# Moving ferals to a new location.



## Mitts & Tess (Sep 4, 2004)

A friend of mine has feral cats spraying around his condo 
complex. The homeowner association is going to trap and 
release them at a barn 2 hours away. Can you sucessfully 
move ferals to a new location? Will they survive and establish 
themselves there sucessfully? Im concerned.


----------



## Sweetvegan74 (Jun 18, 2005)

Please do not trap and release them somewhere right away! Relocating cats takes time. They will most likely die due to stress and being moved. Cats are creatures of habit, feral or not! Are the cats fixed? Most will stop spraying when neutered and spayed.


----------



## The Cat Whisperer (Jul 23, 2005)

It is not recommended relocating a feral colony unless they are in danger Can you find a feral rescue org in your area that will take them in?
If you do decide to relocate them, understand you can't just move them. They will most likely die if you do. It should only by done as a last resort.

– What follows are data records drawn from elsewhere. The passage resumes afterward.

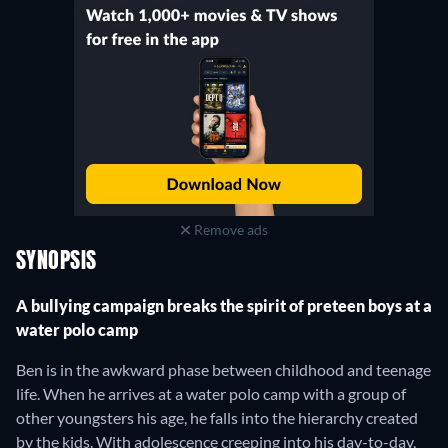
Remove ads
SYNOPSIS
A bullying campaign breaks the spirit of preteen boys at a
water polo camp
Ben is in the awkward phase between childhood and teenage
life. When he arrives at a water polo camp with a group of
other youngsters his age, he falls into the hierarchy created
by the kids. With adolescence creeping into his day-to-day,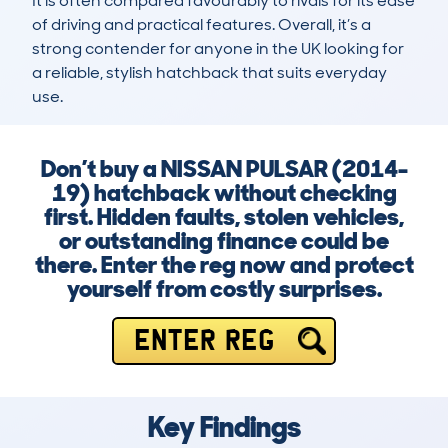
It is often compared favourably to rivals for its ease 
of driving and practical features. Overall, it’s a 
strong contender for anyone in the UK looking for 
a reliable, stylish hatchback that suits everyday 
use.
Don’t buy a NISSAN PULSAR (2014-
19) hatchback without checking
first. Hidden faults, stolen vehicles,
or outstanding finance could be
there. Enter the reg now and protect
yourself from costly surprises.
ENTER REG
Key Findings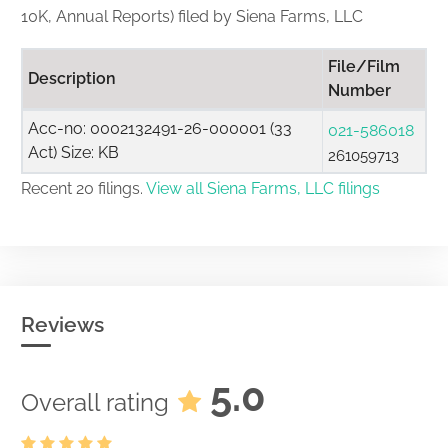
10K, Annual Reports) filed by Siena Farms, LLC
File/Film
Description
Number
Acc-no: 0002132491-26-000001 (33
021-586018
Act) Size: KB
261059713
Recent 20 filings.
View all Siena Farms, LLC filings
Reviews
5.0
Overall rating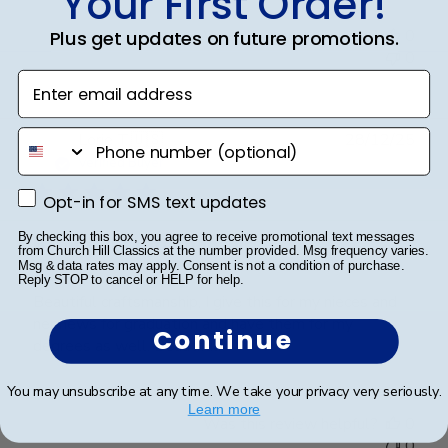
Your First Order!
Was this review helpful?
0
Plus get updates on future promotions.
0
Enter email address
phone number
Publ
Lorie T.
🇺🇸
28/12/25
date
Verified Buyer
Opt-in for SMS text updates
Opt-in for SMS text updates
By checking this box, you agree to receive promotional text messages
Beautiful Craftsmanship
from Church Hill Classics at the number provided. Msg frequency varies.
Msg & data rates may apply. Consent is not a condition of purchase.
Reply STOP to cancel or HELP for help.
Beautiful craftsmanship, I give this for my nieces and
nephews for graduation and have them for my
Continue
degrees as well. Beautiful!
You may unsubscribe at any time. We take your privacy very seriously.
Learn more
Was this review helpful?
0
0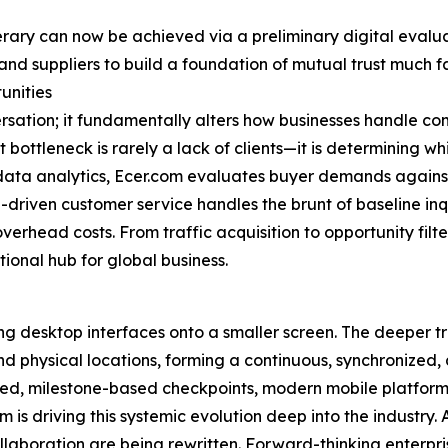
erary can now be achieved via a preliminary digital evaluat
and suppliers to build a foundation of mutual trust much fa
unities
ersation; it fundamentally alters how businesses handle c
ottleneck is rarely a lack of clients—it is determining whi
ta analytics, Ecer.com evaluates buyer demands against s
-driven customer service handles the brunt of baseline inq
verhead costs. From traffic acquisition to opportunity fil
tional hub for global business.
ng desktop interfaces onto a smaller screen. The deeper tr
and physical locations, forming a continuous, synchronized,
ted, milestone-based checkpoints, modern mobile platforms
 is driving this systemic evolution deep into the industr
llaboration are being rewritten. Forward-thinking enterpri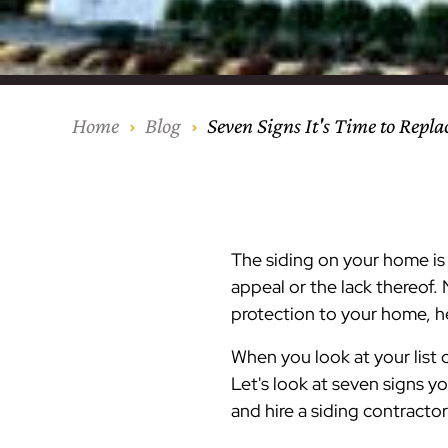
Our Process
Middlesex Cou
Kitchen Remod
Home Addition
Siding
Siding
Siding
Siding
Siding
Siding
Siding
Siding
Siding
Siding
Siding
IKO
CertainTeed Vi
Modern Cabine
Techo-Bloc Pa
Silverline Win
Resource Down
Hudson Count
Windows
Exterior Remod
AZEK Siding
Home
Blog
Seven Signs It's Time to Repla
Hunterdon Co
Porches & Ste
Roofing
Interior Remod
Project Profiles
The siding on your home is o
appeal or the lack thereof. 
protection to your home, he
When you look at your list
Let's look at seven signs y
and hire a siding contracto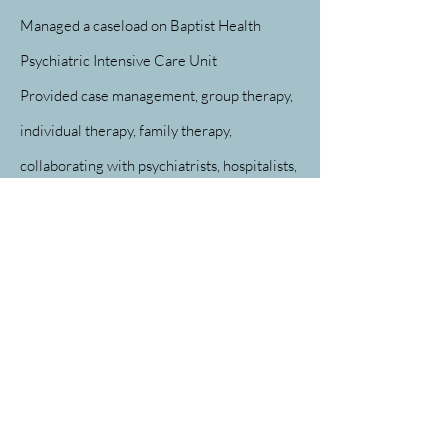
Managed a caseload on Baptist Health
Psychiatric Intensive Care Unit
Provided case management, group therapy,
individual therapy, family therapy,
collaborating with psychiatrists, hospitalists,
occupational therapists, nursing, and other
disciplines
Completed admission assessments in the
emergency department. Made APS and CPS
reports as necessary
Baptist Health, Little Rock Medical Social
Worker
01/12/2006 - 11/12/2010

Here is some info that might be helpful....
http://www.feralcat.com/relocate.html
http://www.rmaca.com/relocating.html

Good luck!


----------



## Mitts & Tess (Sep 4, 2004)

Thank you for your replys. Im new to feral cats. Would love all the advice i can get.

The situation is the cats are marking and defacating all around the condo units a friend of mine lives at (in the city). The Association considered poisoning them! I told my friend I could get humane traps and if they were spayed/nuetered they wouldnt be marking like that anymore. But the Association wants rid of them. One of the owners needs barn cats and offered to bring them to her barn (without spay/nueter)

Im willing to try to trap them, take them to be spay/nuetered/ recover a day or so and rerelease them. Im very sad now that I understand the survival rate isnt good if they are moved. But there is no choice here.

I have a friend who is feeding ferals at a feed lot near us. Maybe we should rerelease them at the feedlot or should we take them to the barn out in the country but no one feeding or watering them? They are to survive as mousers.

I hate this whole situation but Im trying to find the best alturnative for them which gives them the best odds of surviving.


----------



## Melissaandcats (Aug 18, 2004)

Best idea here is to move them down to the closest area.

The idea of putting cats that have grown to know a place ( the condo units) for probably longer than one knows, and to trap these cats and ship 'em off to somewhere they DON"t know is just not fair. 

Best bet.. move em down the street. It's very possible they will come back to the condos ( sorta their "home" if it's actually close enough) but they will be feeding elsewhere.. either way it's "new" to them, but at least there will be A FEEDER!!!

I don't think a barn is going to solve this.... there will always be more cats that bother someone/something ... moving them fixes only "the humans interests", not the cats.

Good Luck.. and I hope the best for these poor cats!!

Melissa


----------



## Mitts & Tess (Sep 4, 2004)

The problem is, if they show up again _they will be poisoned_. 
Im trying to avoid that. The big complaint is the marking
and pooing all around the condos. Ive tried to talk them 
into giving them a chance once they are trapped and 
nuetered but they wont hear of it. 

Im all for not moving them but I dont live in this
condo unit. I live in a town an hour south.


----------



## jcribbs (Jul 13, 2006)

That is just so cruel to poison the little ferals. That is a horrible painful death. I hope yall are able to come up with a solution.


----------